Researchers have developed a theory of creativity in convolutional diffusion models, identifying inductive biases that enable these models to generate original images by combining local patches from their training data. This theory, which introduces local score and equivariant local score machines, can quantitatively predict the outputs of trained models with high accuracy and reveals a mechanism of creativity based on mixing and matching local patches at different scales and locations.

Code

GLM-4.5V: An open-source multimodal large language model from Zhipu AI

The GLM-V project is an open-source repository containing the GLM-4.5V and GLM-4.1V series models, which are vision-language models designed to enhance reasoning capabilities and enable complex problem-solving. The models have achieved state-of-the-art performance on various benchmarks and can handle diverse types of visual content, including images, videos, and documents, with features such as thinking mode and hybrid training.
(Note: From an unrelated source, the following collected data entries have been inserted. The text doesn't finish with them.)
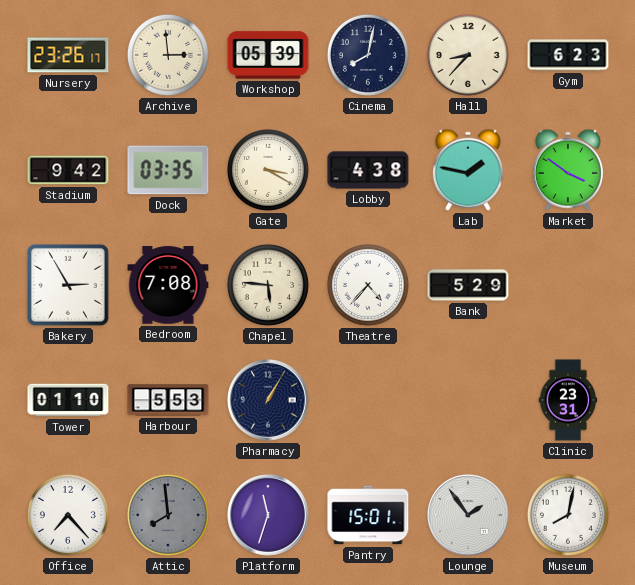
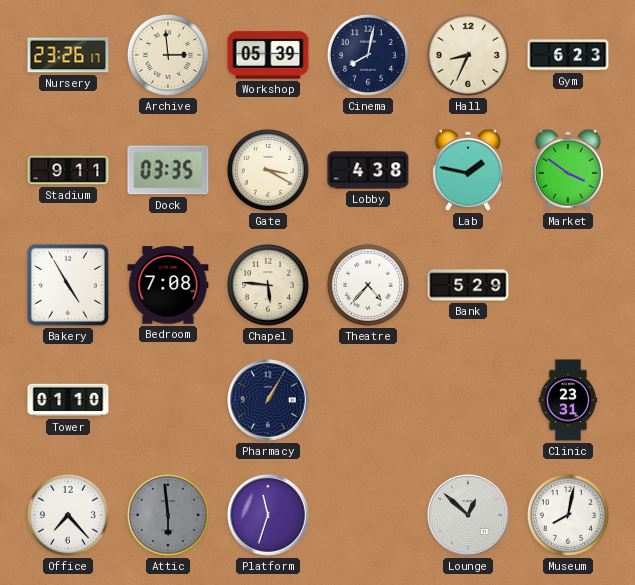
Hall: 8:37 -> 8:34
Stadium: 9:42 -> 9:11
Bakery: 2:55 -> 4:55
Harbour: 5:53 -> none
Attic: 7:59 -> 5:59
Pantry: 15:01 -> none
Lounge: 1:54 -> 12:52
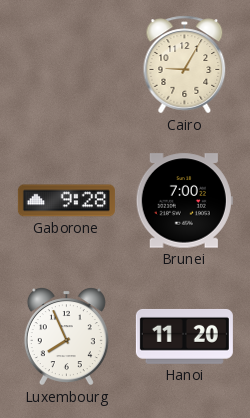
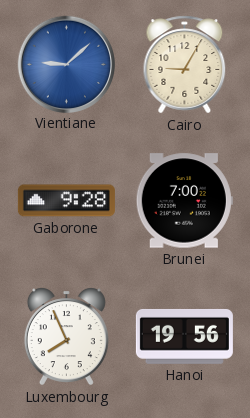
Vientiane: none -> 9:08
Hanoi: 11:20 -> 19:56
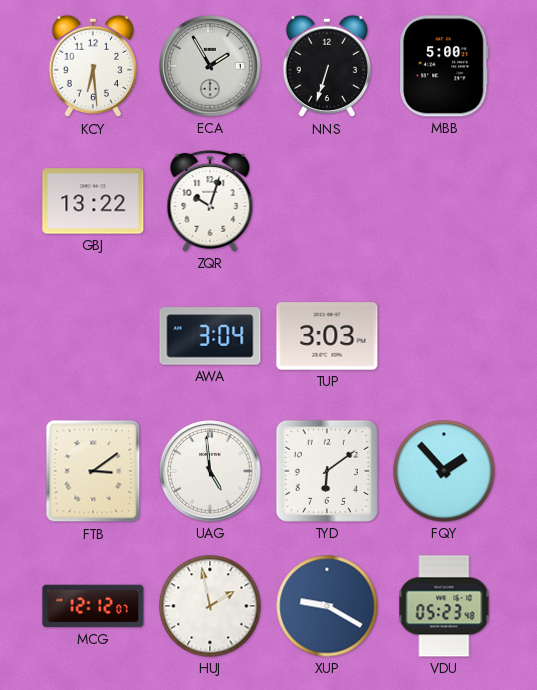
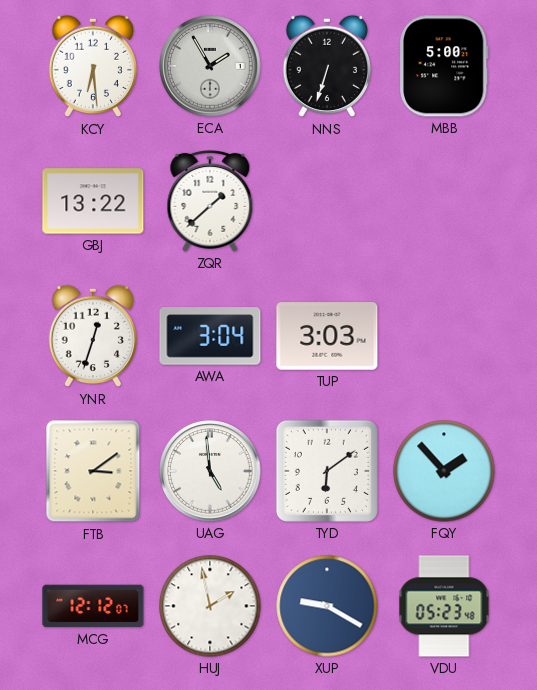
ZQR: 10:03 -> 1:38
YNR: none -> 12:33
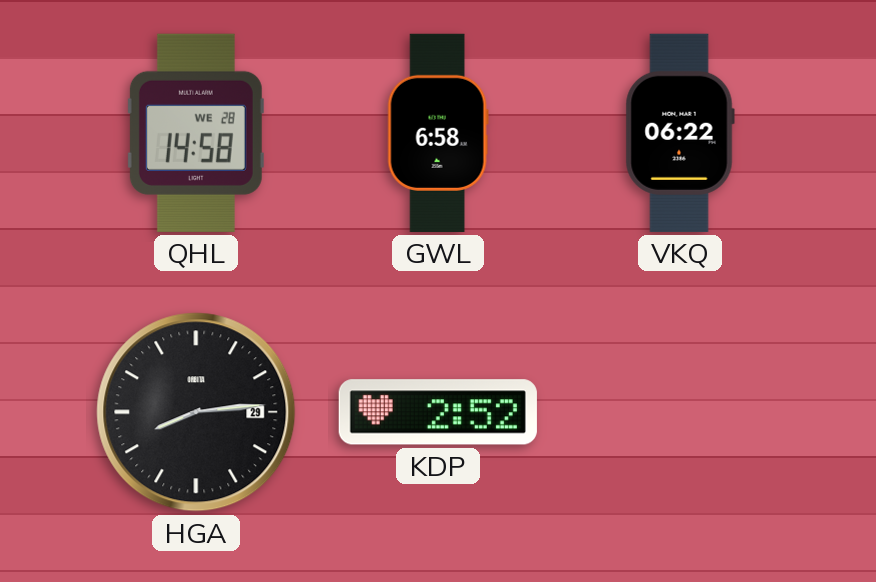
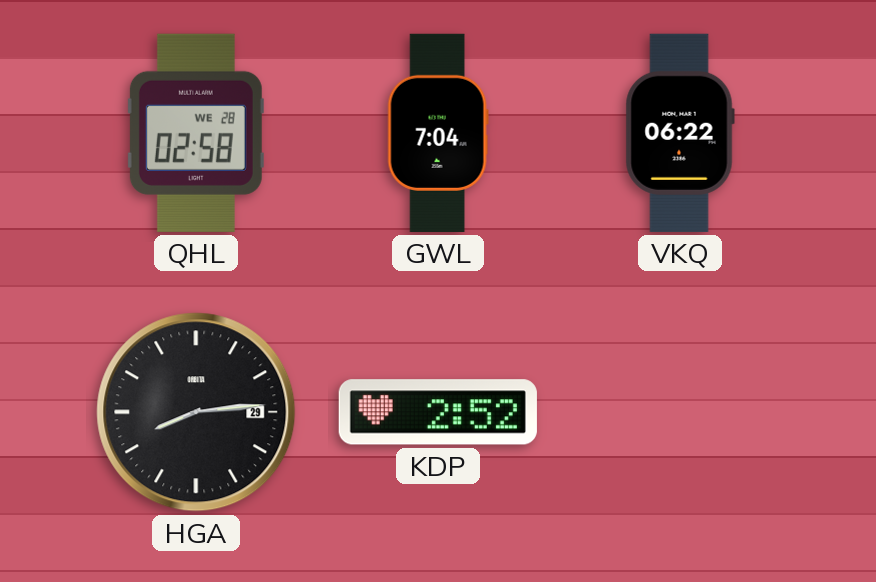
QHL: 14:58 -> 02:58
GWL: 6:58 -> 7:04
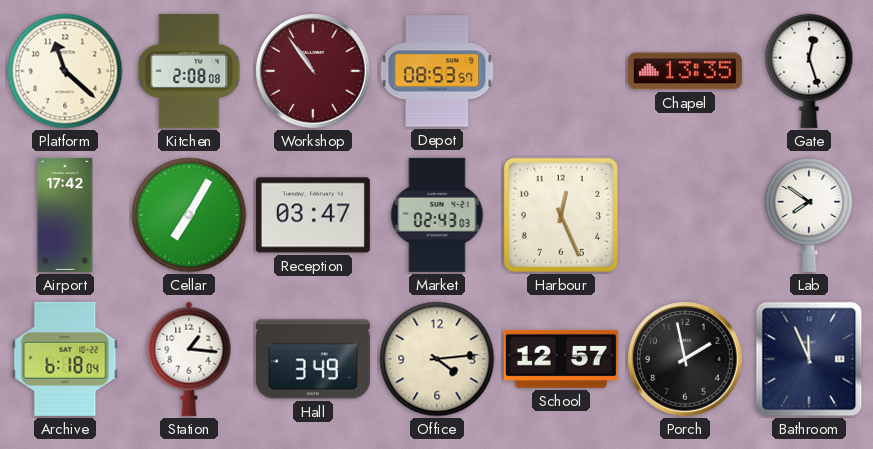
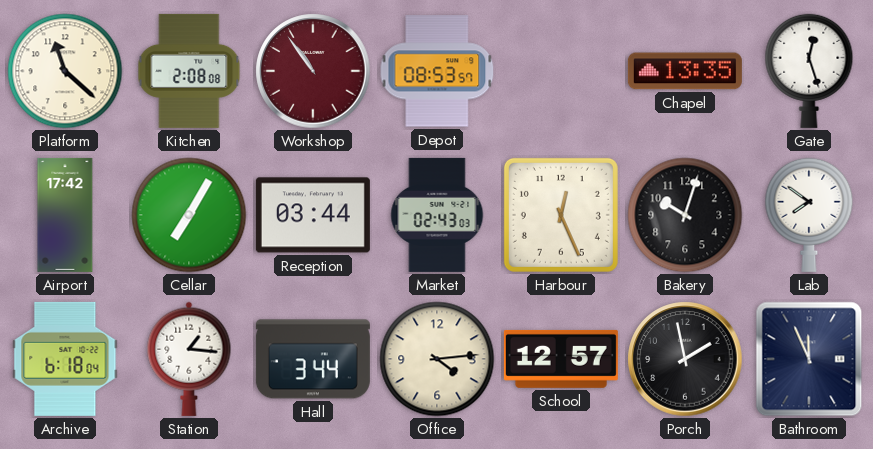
Reception: 03:47 -> 03:44
Bakery: none -> 10:03
Hall: 3:49 -> 3:44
Show HN: Enter your domain and my open-source agent will hack it

Strix is an open-source, AI-powered security testing platform that simulates hacker attacks on applications to identify vulnerabilities, providing a range of tools and features for dynamic testing and exploitation. It is designed for developers and security teams, offering seamless integration into existing workflows, automated patching, and detailed reporting, and is currently in alpha with rapid updates and improvements expected.

LLM prompts as versioned, composable software artifacts

PAL (Prompt Assembly Language) is a framework for managing large language model (LLM) prompts as versioned, composable software artifacts, treating prompt engineering with the same rigor as software engineering. It provides features such as modular components, template systems, dependency management, and evaluation frameworks to help users create, test, and validate LLM prompts in a structured and efficient way.

Show HN: Real-time privacy protection for smart glasses

This privacy infrastructure for smart glasses is a real-time filter that sits between the camera and app, automatically ensuring compliance by blurring faces of non-consenting individuals, managing consent, and processing live video offline. The filter can be used with various camera-based apps, such as AI assistants, social apps, and content creation tools, to provide automatic protection and compliant recording without privacy risks.

LangDiff: Break Limitations of LLM JSON Streaming

LangDiff is a Python library that enables streaming structured outputs from large language models (LLMs) to frontends, providing intelligent partial parsing and automatic JSON Patch generation for efficient synchronization. It allows developers to build responsive AI applications where backend structures and frontend experiences can evolve independently, solving problems related to traditional streaming approaches, schema evolution, and implementation detail leakage.

    GPT-OSS-120B runs on just 8GB VRAM, researchers develop an analytic theory of creativity in convolutional diffusion models, and the GLM-4.5V open-source multimodal large language model achieves state-of-the-art performance on various benchmarks.